雇用保険の離職証明書(離職票)には、会社が把握した離職理由を記載することになっています。平成30年4月1日から、改正労働契約法による無期転換ルールの適用が本格化することに伴い、無期転換申込権が発生する前に雇止めする事案が発生していることから、有期契約労働者の更新上限到来による離職票の離職理由に関する取扱いが変更となりました。

有期契約労働者の離職理由

有期契約労働者が雇用契約期間の満了で退職する場合の離職票に記載する離職理由は、次の場合に応じてそれぞれに該当します。

  1. 採用のときにあらかじめ更新上限の期間が定められており、その上限で退職するとき

    「採用⼜は定年後の再雇用時等にあらかじめ定められた雇用期限到来による離職」

  2. 上記以外のとき

    「労働契約期間満了によるもの」

 

取扱い変更の対象となる人

今回、離職理由の取扱い変更の対象となる  人は、上記1. に該当する人のうち、次の①~③のいずれかに該当する場合です。

① 採用当初はなかった契約更新上限がその後追加された人、⼜は不更新条項が追加された人

② 採用当初の契約更新上限が、その後引き下げられた人

③ 平成24年8月10日以後に締結された4年6ヶ月以上5年以下の契約更新上限が到来したことにより離職した人※

※定年後の再雇用に関し定められた雇用期限到来は除きます。
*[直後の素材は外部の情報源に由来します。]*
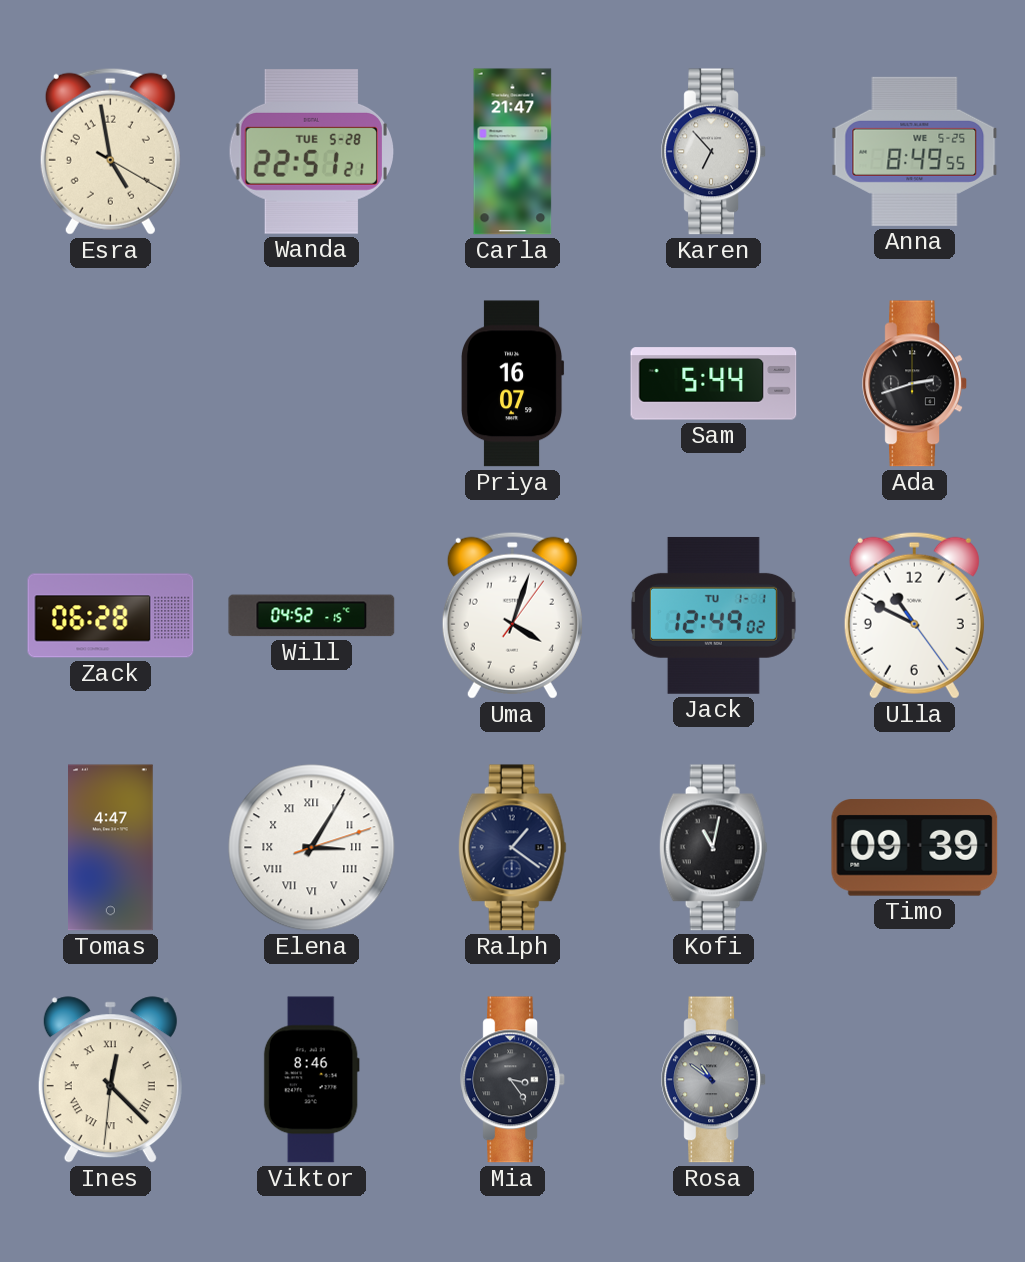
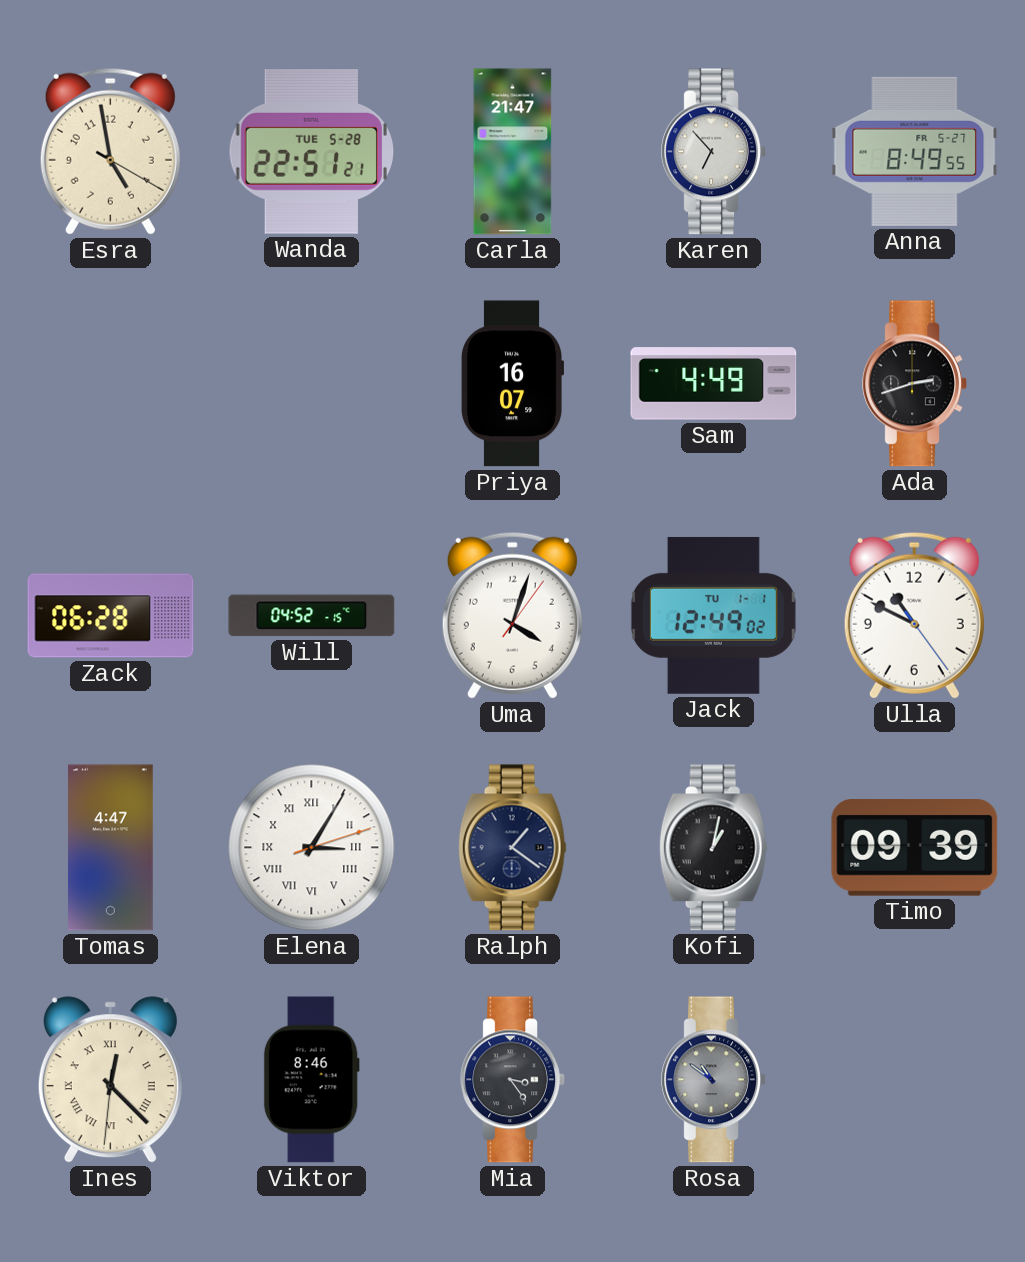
Anna date: WE 5-25 -> FR 5-27
Sam: 5:44 -> 4:49
Kofi: 11:02 -> 1:02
また、平成24年8月10日前から同一事業所の有期雇用労働者に対して、4年6ヶ月以上5年以下の契約更新上限が設定されていた場合を除きます。

離職票の記載方法

取扱い変更に該当する人の離職理由欄の記入方法は、次のとおりです。

なお、採用当初の雇用契約書と最終更新時の雇用契約書など、それぞれの事情が分かる書類を添付することも求められています。

まとめ

一般的に、あらかじめ定められた雇用期限到来による離職の場合は一般受給資格者となりますが、今回の離職理由の取扱い変更により、特定受給資格者又は特定理由離職者へ受給資格が変更となり、給付日数が増えることがあります。離職票の離職理由の書き方に応じて受給資格が決定されるため、離職票作成には細心の注意を払う必要があります。